With the pictures excluded, output only the lines from the one containing "Identify the location of Tout" through the last line of the entries, unchanged.
====
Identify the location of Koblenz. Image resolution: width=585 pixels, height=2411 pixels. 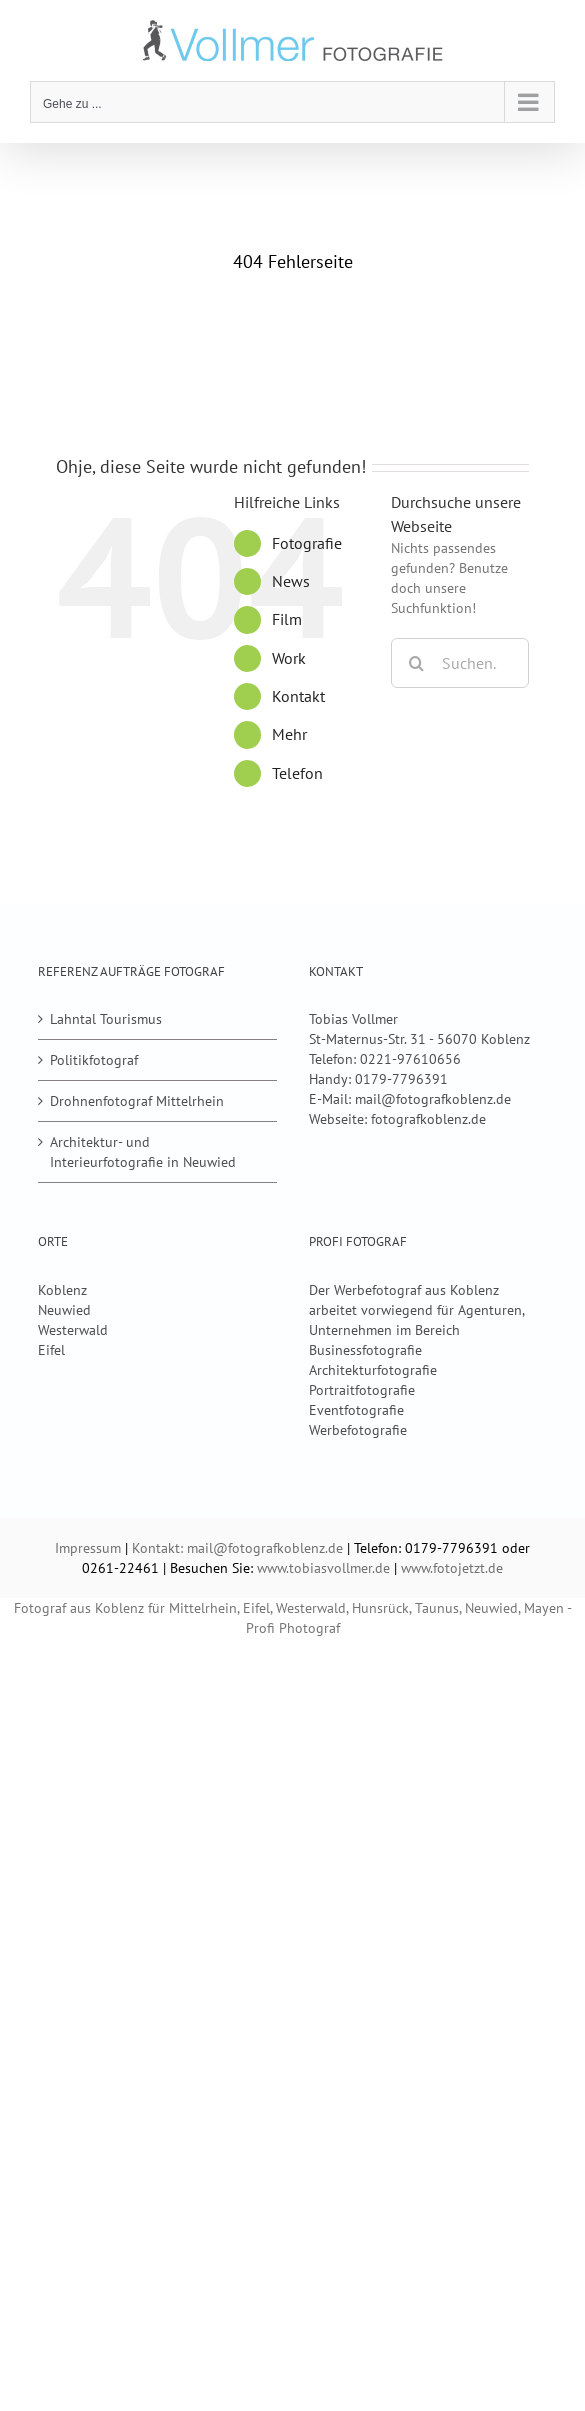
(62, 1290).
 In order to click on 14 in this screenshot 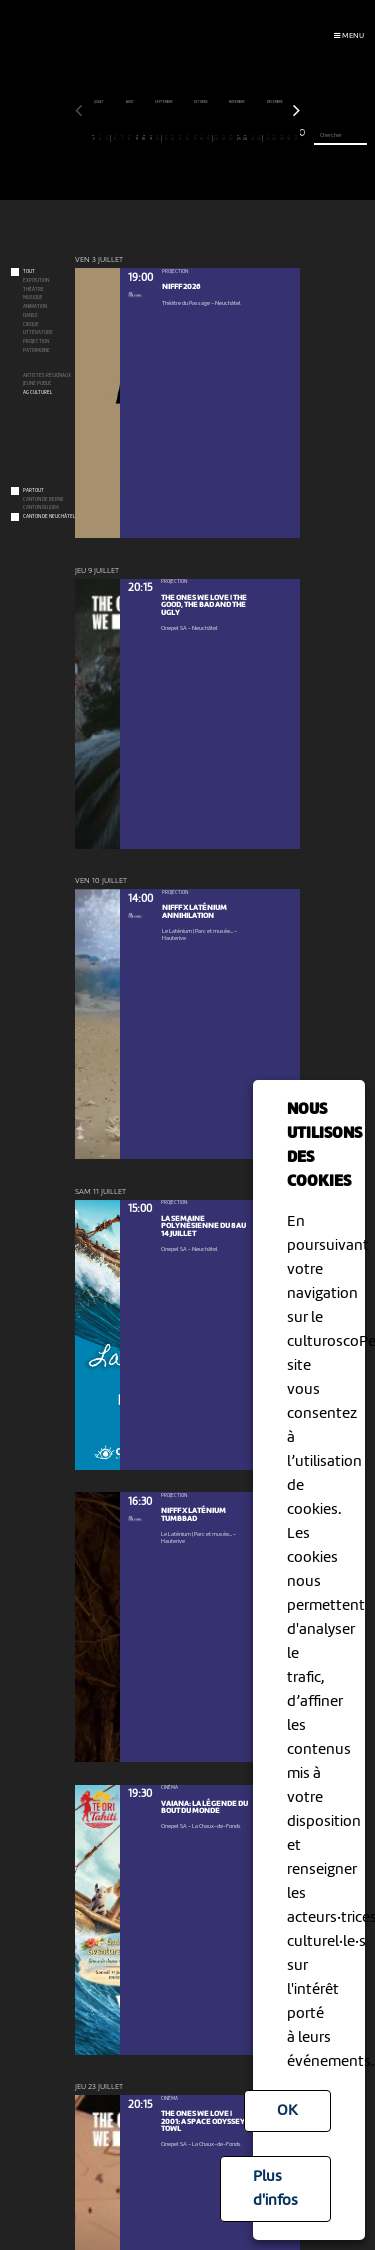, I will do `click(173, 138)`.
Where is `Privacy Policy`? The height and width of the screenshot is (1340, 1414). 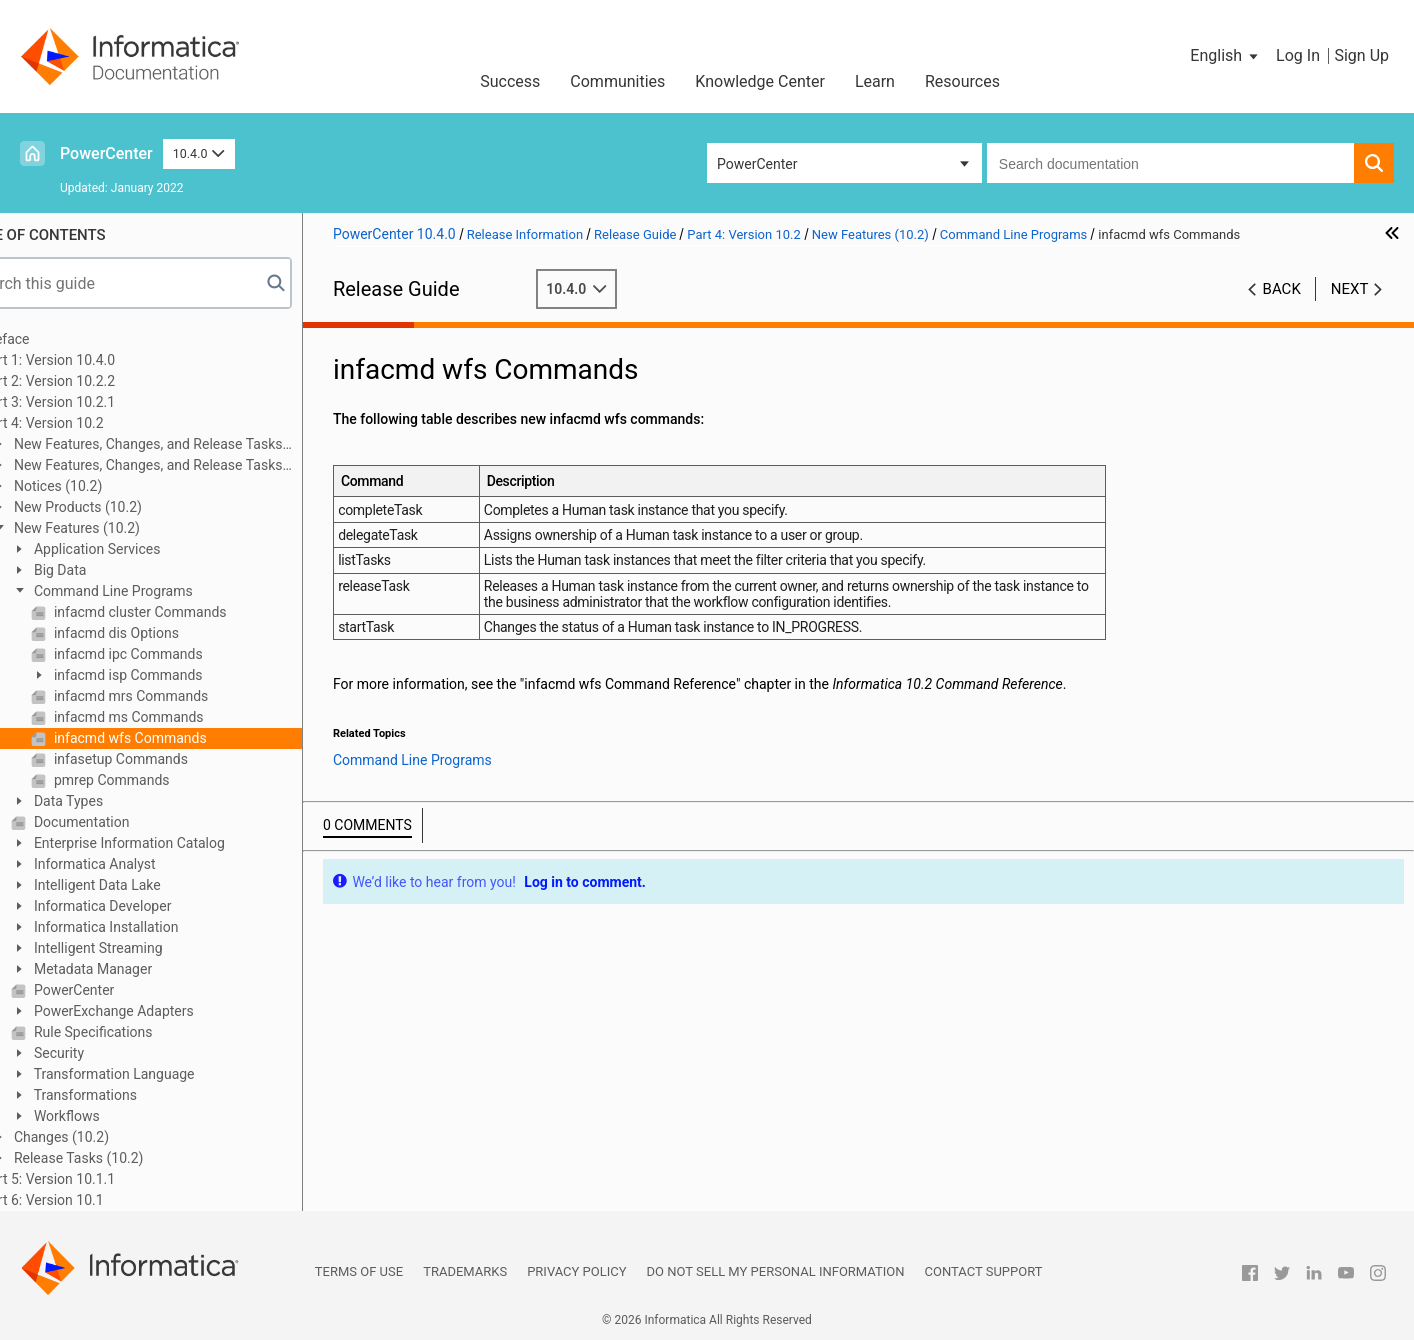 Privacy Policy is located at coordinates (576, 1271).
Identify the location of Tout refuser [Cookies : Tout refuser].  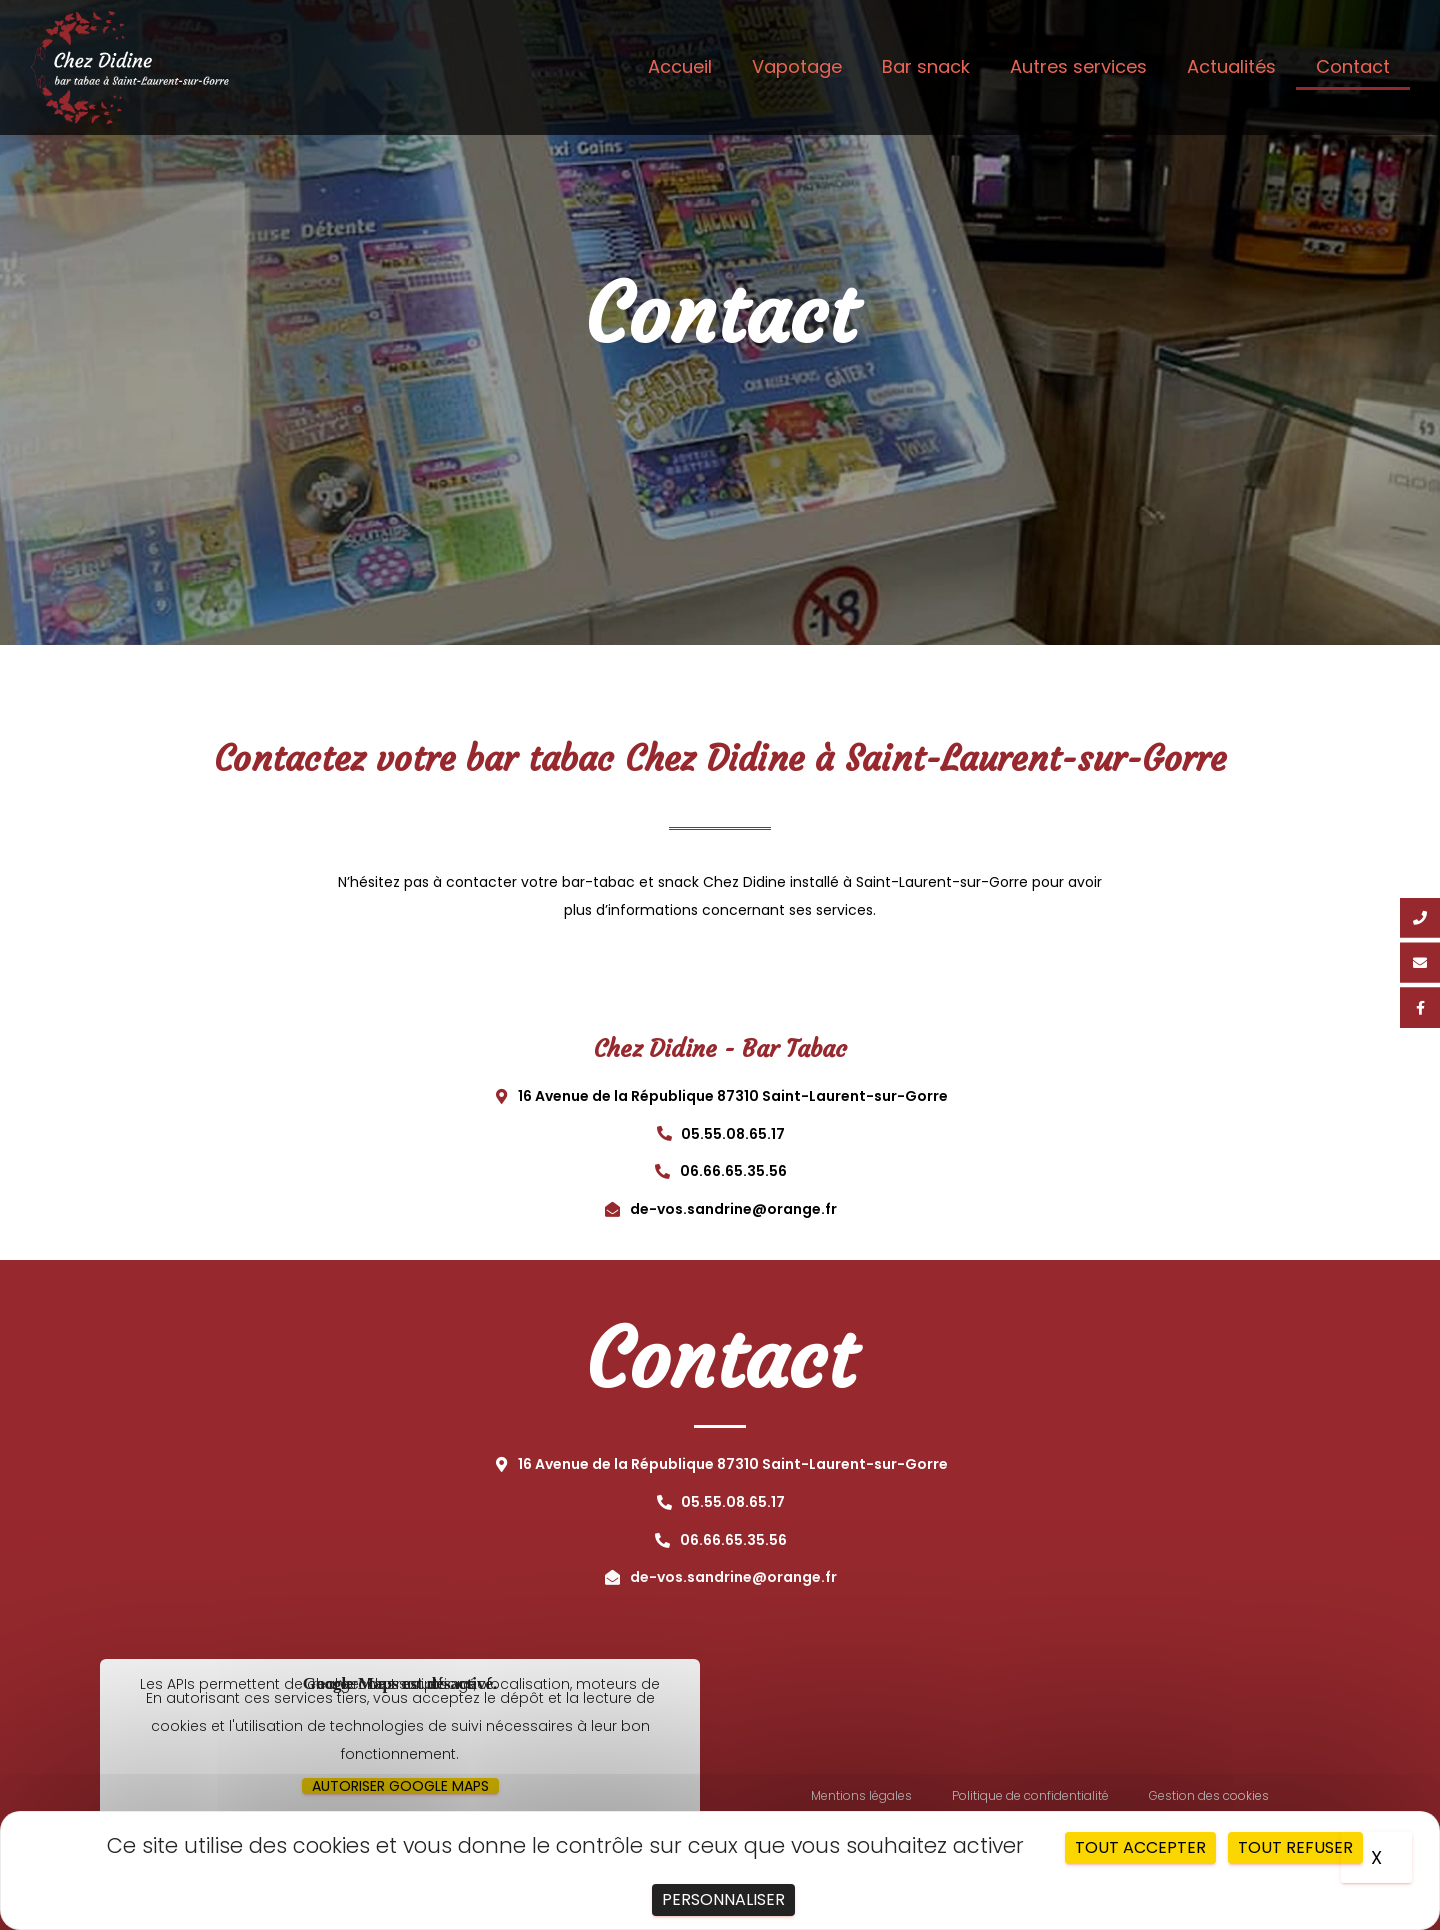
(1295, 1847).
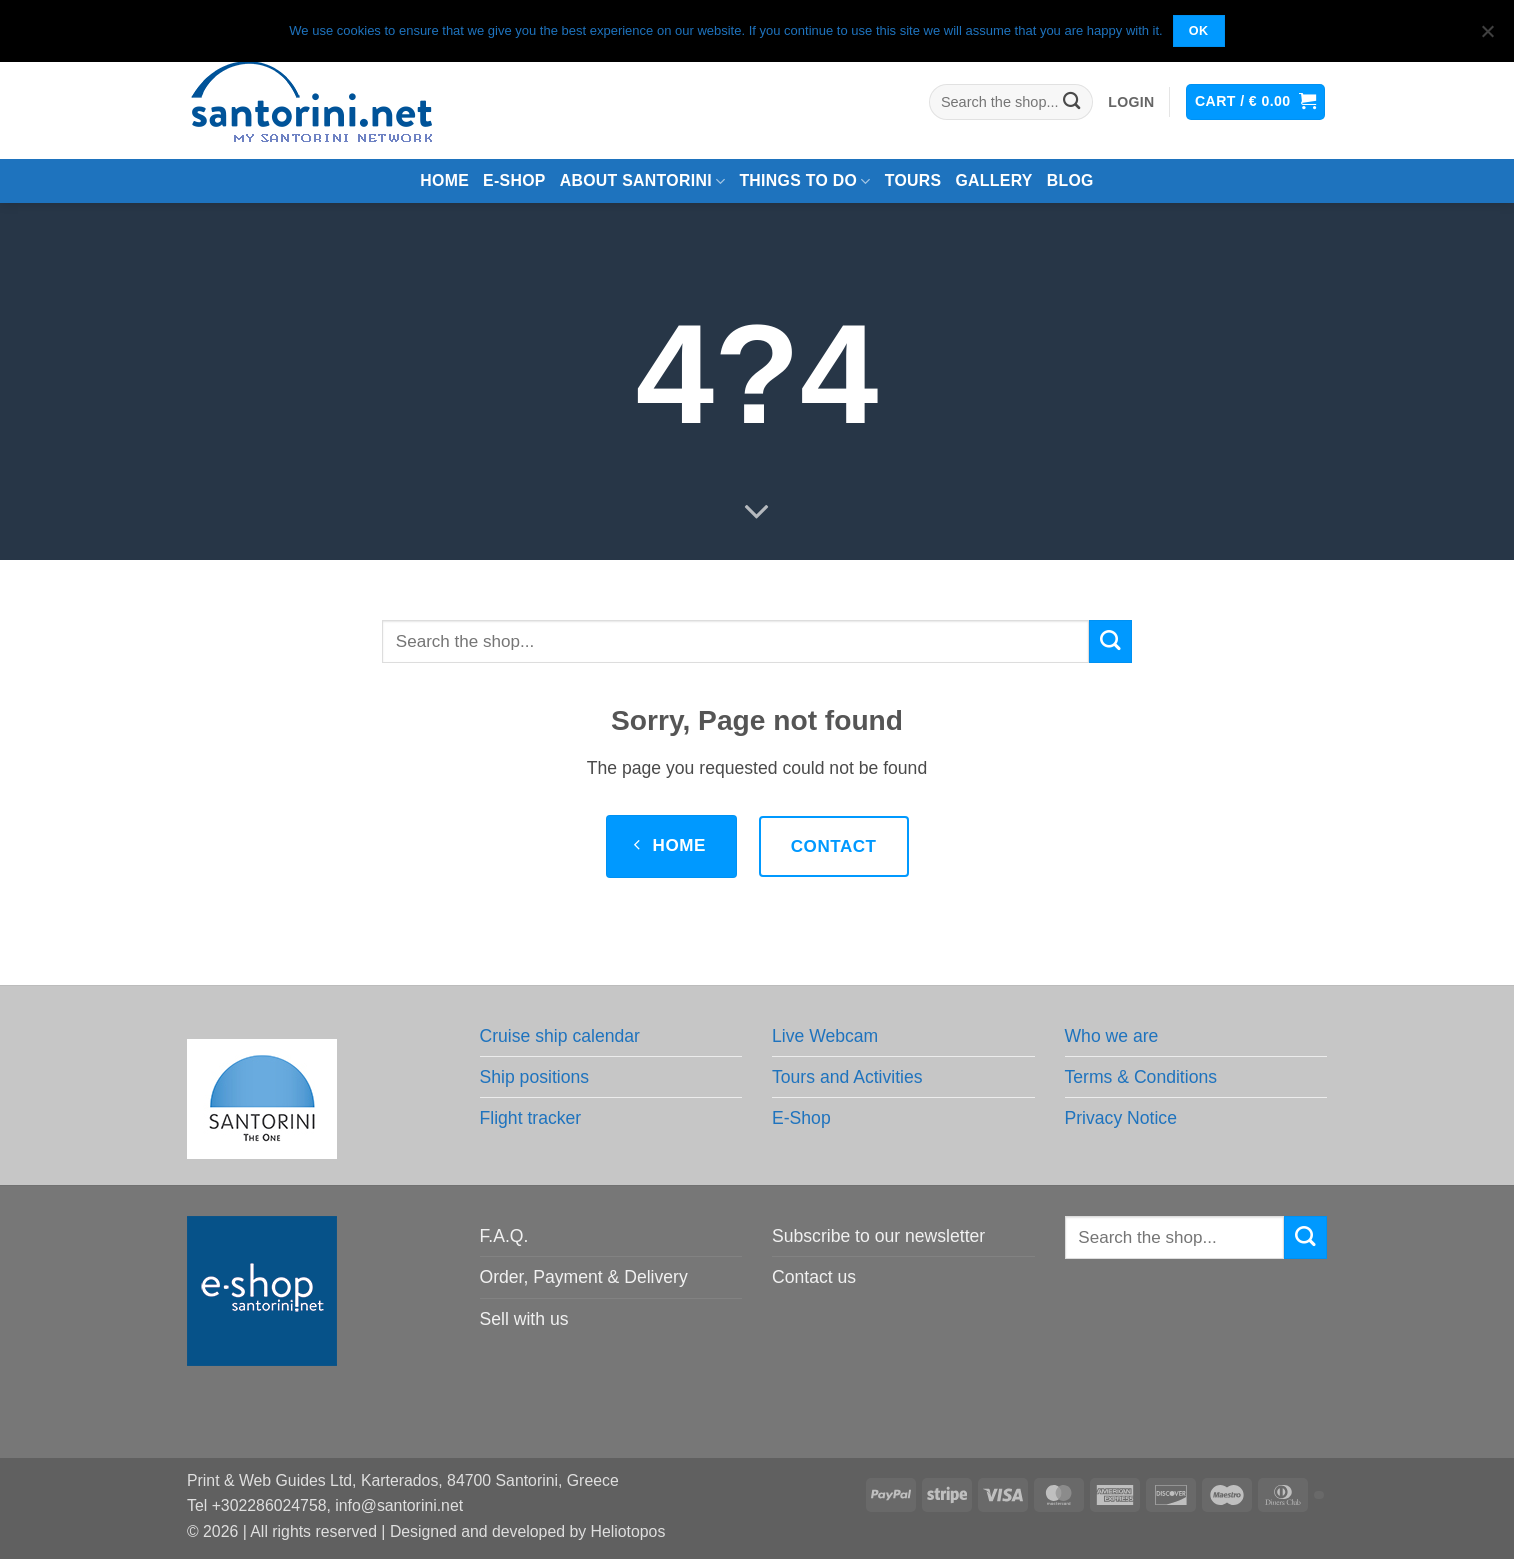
====
OUTPUT OF THE TASK:
Identify the location of Tout refuser [Cookies : Tout refuser].  
(1295, 1847).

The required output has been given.